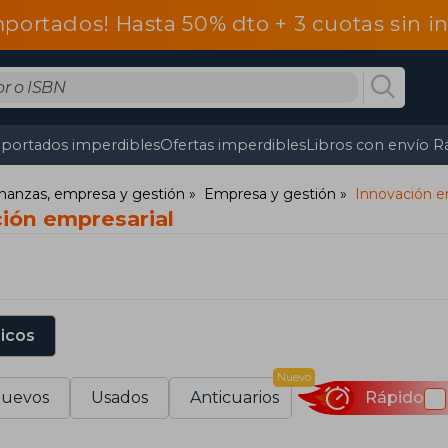
mportados! Hasta 50% dto + 3 cuotas sin 
portados imperdibles
Ofertas imperdibles
Libros con envío R
nanzas, empresa y gestión
Empresa y gestión
Innovación e
ción empresarial
sicos
Nuevo
uevos
Usados
Anticuarios
Rápido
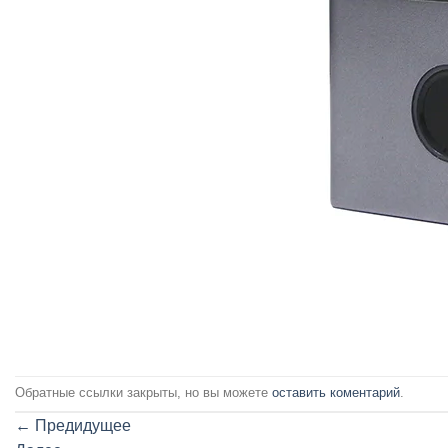
Обратные ссылки закрыты, но вы можете
оставить коментарий
.
←
Предидущее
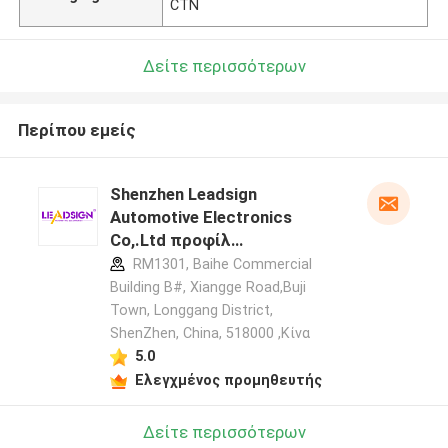
CTN
Δείτε περισσότερων
Περίπου εμείς
Shenzhen Leadsign
Automotive Electronics
Co,.Ltd προφίλ
κατασκευαστή
RM1301, Baihe Commercial
Building B#, Xiangge Road,Buji
Town, Longgang District,
ShenZhen, China, 518000 ,Κίνα
5.0
Ελεγχμένος προμηθευτής
Δείτε περισσότερων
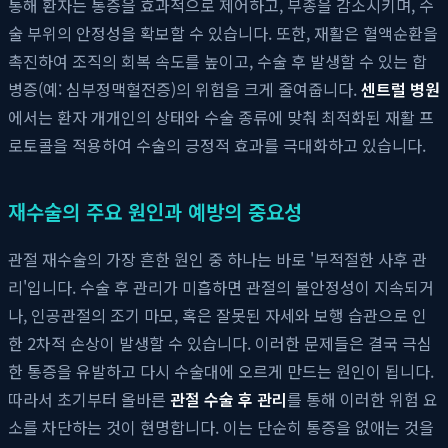
통해 환자는 통증을 효과적으로 제어하고, 부종을 감소시키며, 수
술 부위의 안정성을 확보할 수 있습니다. 또한, 재활은 혈액순환을
촉진하여 조직의 회복 속도를 높이고, 수술 후 발생할 수 있는 합
병증(예: 심부정맥혈전증)의 위험을 크게 줄여줍니다.
센트럴 병원
에서는 환자 개개인의 상태와 수술 종류에 맞춰 최적화된 재활 프
로토콜을 적용하여 수술의 긍정적 효과를 극대화하고 있습니다.
재수술의 주요 원인과 예방의 중요성
관절 재수술의 가장 흔한 원인 중 하나는 바로 '부적절한 사후 관
리'입니다. 수술 후 관리가 미흡하면 관절의 불안정성이 지속되거
나, 인공관절의 조기 마모, 혹은 잘못된 자세와 보행 습관으로 인
한 2차적 손상이 발생할 수 있습니다. 이러한 문제들은 결국 극심
한 통증을 유발하고 다시 수술대에 오르게 만드는 원인이 됩니다.
따라서 초기부터 올바른
관절 수술 후 관리
를 통해 이러한 위험 요
소를 차단하는 것이 현명합니다. 이는 단순히 통증을 없애는 것을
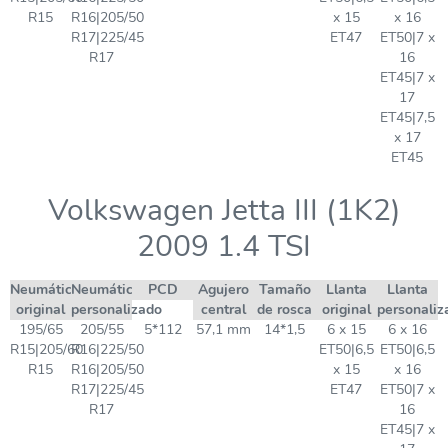
R15
R16|205/50
x 15
x 16
R17|225/45
ET47
ET50|7 x
R17
16
ET45|7 x
17
ET45|7,5
x 17
ET45
Volkswagen Jetta III (1K2)
2009 1.4 TSI
Neumático
Neumático
PCD
Agujero
Tamaño
Llanta
Llanta
original
personalizado
central
de rosca
original
personaliz
195/65
205/55
5*112
57,1 mm
14*1,5
6 x 15
6 x 16
R15|205/60
R16|225/50
ET50|6,5
ET50|6,5
R15
R16|205/50
x 15
x 16
R17|225/45
ET47
ET50|7 x
R17
16
ET45|7 x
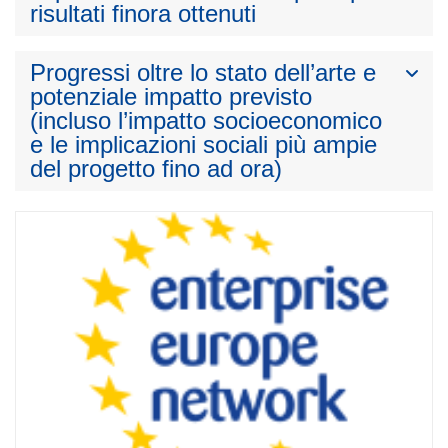
risultati finora ottenuti
Progressi oltre lo stato dell’arte e
potenziale impatto previsto
(incluso l’impatto socioeconomico
e le implicazioni sociali più ampie
del progetto fino ad ora)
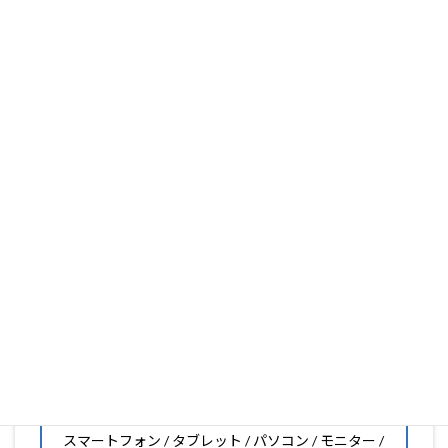
PDA工房は、保護フィルム製造販売25年以上の実績があ
ります。
フィルム素材の種類は20種類以上と、様々な機能をもった
フィルムの取り扱いがございますので、他社で見つからな
いフィルムがきっと見つかります。もし見つからなくても
大丈夫。1枚からのオーダーメイドも可能ですので、お気
軽にお問い合わせください。(カメラ穴をなくしたい、少
し小さくしたいなどのカスタマイズも有償で可能です)
PDA工房の保護フィルムは
日本国内の自社工場で製造・出
荷している Made in Japan
です。
スマートフォン・タブレット用保護フィルムだけではな
く、幅広く取り扱っています。
オリジナルオーダーやOEM、ノベルティ、法人様の大量注
文などもご相談ください。
保護フィルムのことならPDA工房におまかせください!!
PDA工房の保護フィルムはこんな機器用も販売中!!
スマートフォン / タブレット / パソコン / モニター /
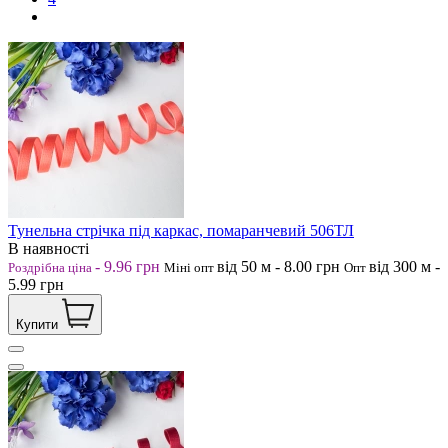
Тунельна стрічка під каркас, помаранчевий 506ТЛ
В наявності
-
9.96
грн
від 50
м
-
8.00
грн
від 300
м
-
Роздрібна ціна
Міні опт
Опт
5.99
грн
Купити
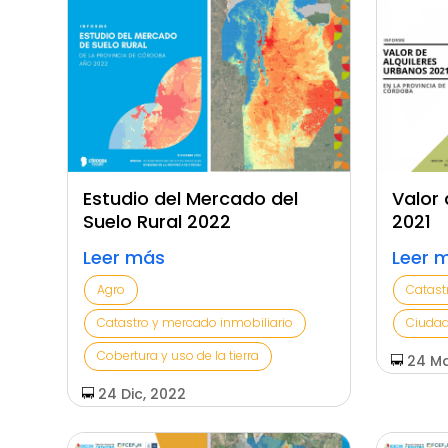
Estudio del Mercado del
Valor 
Suelo Rural 2022
2021
Leer más
Leer 
Agro
Catast
Catastro y mercado inmobiliario
Ciuda
Cobertura y uso de la tierra
24 Ma
24 Dic, 2022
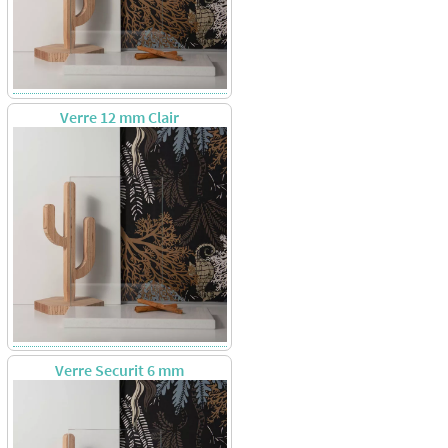
Verre 12 mm Clair
Verre Securit 6 mm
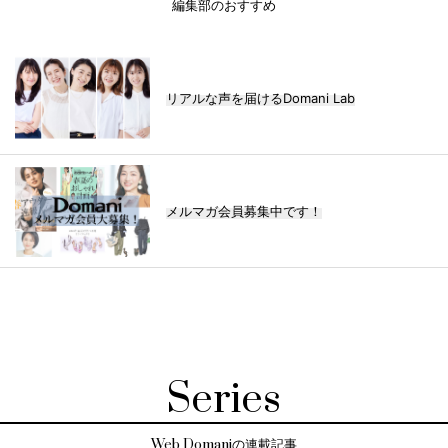
編集部のおすすめ
リアルな声を届けるDomani Lab
メルマガ会員募集中です！
Series
Web Domaniの連載記事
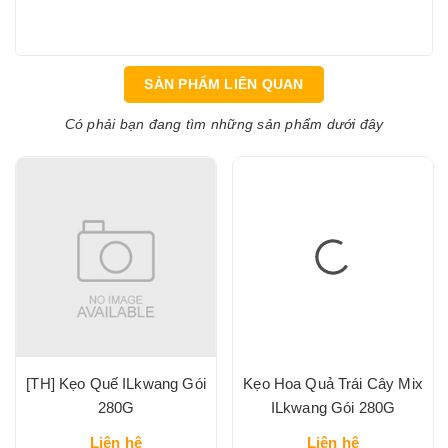
SẢN PHẨM LIÊN QUAN
Có phải bạn đang tìm những sản phẩm dưới đây
[TH] Kẹo Quế ILkwang Gói
Kẹo Hoa Quả Trái Cây Mix
280G
ILkwang Gói 280G
Liên hệ
Liên hệ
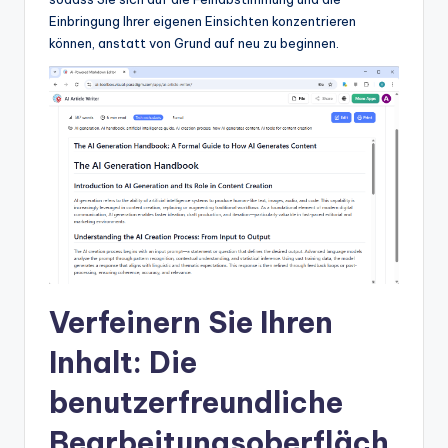
Einbringung Ihrer eigenen Einsichten konzentrieren
können, anstatt von Grund auf neu zu beginnen.
Verfeinern Sie Ihren
Inhalt: Die
benutzerfreundliche
Bearbeitungsoberfläch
******************************
● Your assignment
Leave out the pictures and reproduce the rest of the records exactly.

● Completed exercise
mportados! Hasta 50% dto + 3 cuotas sin 
portados imperdibles
Ofertas imperdibles
Libros con envío R
nanzas, empresa y gestión
Empresa y gestión
Innovación e
ción empresarial
sicos
Nuevo
uevos
Usados
Anticuarios
Rápido
Обратные ссылки закрыты, но вы можете
оставить коментарий
.
←
Предидущее
CTN
Δείτε περισσότερων
Περίπου εμείς
Shenzhen Leadsign
Automotive Electronics
Co,.Ltd προφίλ
κατασκευαστή
RM1301, Baihe Commercial
Building B#, Xiangge Road,Buji
Town, Longgang District,
ShenZhen, China, 518000 ,Κίνα
5.0
Ελεγχμένος προμηθευτής
Δείτε περισσότερων
통해 환자는 통증을 효과적으로 제어하고, 부종을 감소시키며, 수
술 부위의 안정성을 확보할 수 있습니다. 또한, 재활은 혈액순환을
촉진하여 조직의 회복 속도를 높이고, 수술 후 발생할 수 있는 합
병증(예: 심부정맥혈전증)의 위험을 크게 줄여줍니다.
센트럴 병원
에서는 환자 개개인의 상태와 수술 종류에 맞춰 최적화된 재활 프
로토콜을 적용하여 수술의 긍정적 효과를 극대화하고 있습니다.
재수술의 주요 원인과 예방의 중요성
관절 재수술의 가장 흔한 원인 중 하나는 바로 '부적절한 사후 관
리'입니다. 수술 후 관리가 미흡하면 관절의 불안정성이 지속되거
나, 인공관절의 조기 마모, 혹은 잘못된 자세와 보행 습관으로 인
한 2차적 손상이 발생할 수 있습니다. 이러한 문제들은 결국 극심
한 통증을 유발하고 다시 수술대에 오르게 만드는 원인이 됩니다.
따라서 초기부터 올바른
관절 수술 후 관리
를 통해 이러한 위험 요
소를 차단하는 것이 현명합니다. 이는 단순히 통증을 없애는 것을
R15
R16|205/50
x 15
x 16
R17|225/45
ET47
ET50|7 x
R17
16
ET45|7 x
17
ET45|7,5
x 17
ET45
Volkswagen Jetta III (1K2)
2009 1.4 TSI
Neumático
Neumático
PCD
Agujero
Tamaño
Llanta
Llanta
original
personalizado
central
de rosca
original
personaliz
195/65
205/55
5*112
57,1 mm
14*1,5
6 x 15
6 x 16
R15|205/60
R16|225/50
ET50|6,5
ET50|6,5
R15
R16|205/50
x 15
x 16
R17|225/45
ET47
ET50|7 x
R17
16
ET45|7 x
risultati finora ottenuti
Progressi oltre lo stato dell’arte e
potenziale impatto previsto
(incluso l’impatto socioeconomico
e le implicazioni sociali più ampie
del progetto fino ad ora)
PDA工房は、保護フィルム製造販売25年以上の実績があ
ります。
フィルム素材の種類は20種類以上と、様々な機能をもった
フィルムの取り扱いがございますので、他社で見つからな
いフィルムがきっと見つかります。もし見つからなくても
大丈夫。1枚からのオーダーメイドも可能ですので、お気
軽にお問い合わせください。(カメラ穴をなくしたい、少
し小さくしたいなどのカスタマイズも有償で可能です)
PDA工房の保護フィルムは
日本国内の自社工場で製造・出
荷している Made in Japan
です。
スマートフォン・タブレット用保護フィルムだけではな
く、幅広く取り扱っています。
オリジナルオーダーやOEM、ノベルティ、法人様の大量注
文などもご相談ください。
保護フィルムのことならPDA工房におまかせください!!
PDA工房の保護フィルムはこんな機器用も販売中!!
スマートフォン / タブレット / パソコン / モニター /
Тунельна стрічка під каркас, помаранчевий 506ТЛ
В наявності
-
9.96
грн
від 50
м
-
8.00
грн
від 300
м
-
Роздрібна ціна
Міні опт
Опт
5.99
грн
Купити
Estudio del Mercado del
Valor 
Suelo Rural 2022
2021
Leer más
Leer 
Agro
Catast
Catastro y mercado inmobiliario
Ciuda
Cobertura y uso de la tierra
24 Ma
24 Dic, 2022
Verre 12 mm Clair
Verre Securit 6 mm
編集部のおすすめ
リアルな声を届けるDomani Lab
メルマガ会員募集中です！
Series
Web Domaniの連載記事
SẢN PHẨM LIÊN QUAN
Có phải bạn đang tìm những sản phẩm dưới đây
[TH] Kẹo Quế ILkwang Gói
Kẹo Hoa Quả Trái Cây Mix
280G
ILkwang Gói 280G
Liên hệ
Liên hệ
Einbringung Ihrer eigenen Einsichten konzentrieren
können, anstatt von Grund auf neu zu beginnen.
Verfeinern Sie Ihren
Inhalt: Die
benutzerfreundliche
Bearbeitungsoberfläch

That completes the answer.